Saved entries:

──────

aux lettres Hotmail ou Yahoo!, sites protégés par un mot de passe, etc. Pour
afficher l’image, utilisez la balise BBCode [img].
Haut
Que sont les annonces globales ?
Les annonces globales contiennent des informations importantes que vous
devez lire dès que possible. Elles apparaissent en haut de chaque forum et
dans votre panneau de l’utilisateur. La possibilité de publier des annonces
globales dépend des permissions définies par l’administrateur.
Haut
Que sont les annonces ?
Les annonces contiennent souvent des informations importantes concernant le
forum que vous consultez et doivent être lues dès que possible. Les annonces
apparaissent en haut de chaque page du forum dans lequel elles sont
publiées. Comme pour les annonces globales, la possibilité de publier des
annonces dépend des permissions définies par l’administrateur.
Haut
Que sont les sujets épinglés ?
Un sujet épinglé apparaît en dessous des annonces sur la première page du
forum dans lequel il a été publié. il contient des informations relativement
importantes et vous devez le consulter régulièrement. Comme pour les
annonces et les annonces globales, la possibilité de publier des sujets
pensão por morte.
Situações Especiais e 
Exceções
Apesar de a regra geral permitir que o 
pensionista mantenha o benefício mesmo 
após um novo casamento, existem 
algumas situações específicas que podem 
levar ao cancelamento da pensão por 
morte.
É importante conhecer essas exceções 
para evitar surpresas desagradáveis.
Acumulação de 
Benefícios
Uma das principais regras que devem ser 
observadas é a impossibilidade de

──────

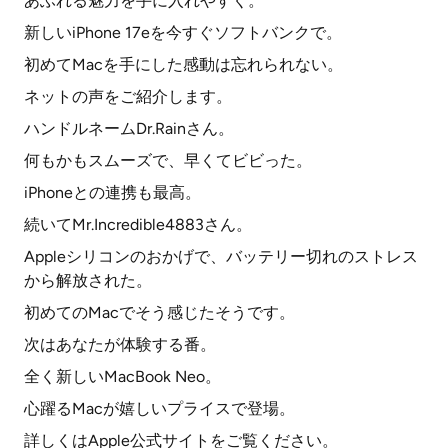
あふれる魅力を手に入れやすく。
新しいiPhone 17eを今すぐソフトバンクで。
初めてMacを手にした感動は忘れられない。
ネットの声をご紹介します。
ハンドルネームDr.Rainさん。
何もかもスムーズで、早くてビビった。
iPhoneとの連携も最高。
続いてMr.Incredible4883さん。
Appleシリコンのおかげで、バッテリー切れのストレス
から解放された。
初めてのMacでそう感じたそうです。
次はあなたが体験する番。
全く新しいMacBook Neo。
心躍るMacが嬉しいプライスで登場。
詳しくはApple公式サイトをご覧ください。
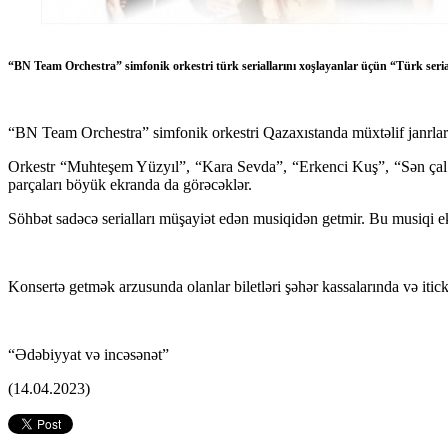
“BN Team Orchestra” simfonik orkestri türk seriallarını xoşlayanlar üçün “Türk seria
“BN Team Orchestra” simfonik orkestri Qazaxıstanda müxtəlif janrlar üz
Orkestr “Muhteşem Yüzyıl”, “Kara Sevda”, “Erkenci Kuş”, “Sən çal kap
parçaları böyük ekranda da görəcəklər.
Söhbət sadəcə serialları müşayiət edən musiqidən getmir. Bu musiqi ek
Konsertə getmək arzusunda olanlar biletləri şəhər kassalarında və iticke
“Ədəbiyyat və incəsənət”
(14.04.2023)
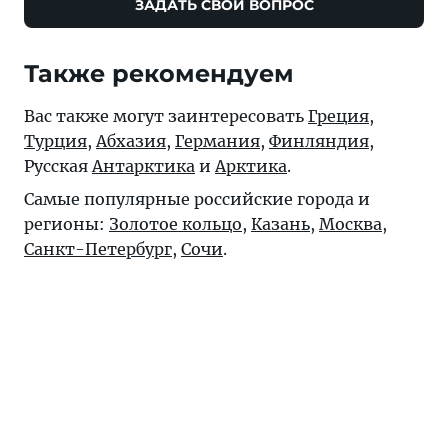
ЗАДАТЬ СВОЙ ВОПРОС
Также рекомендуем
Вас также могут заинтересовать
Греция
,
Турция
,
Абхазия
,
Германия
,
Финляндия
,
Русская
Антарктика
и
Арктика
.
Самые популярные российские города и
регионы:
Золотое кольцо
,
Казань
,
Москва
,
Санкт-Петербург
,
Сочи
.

──────

Your instructions
Search the records above for "administrateur". Copy each line where it is found.

Answer box
globales dépend des permissions définies par l’administrateur.
annonces dépend des permissions définies par l’administrateur.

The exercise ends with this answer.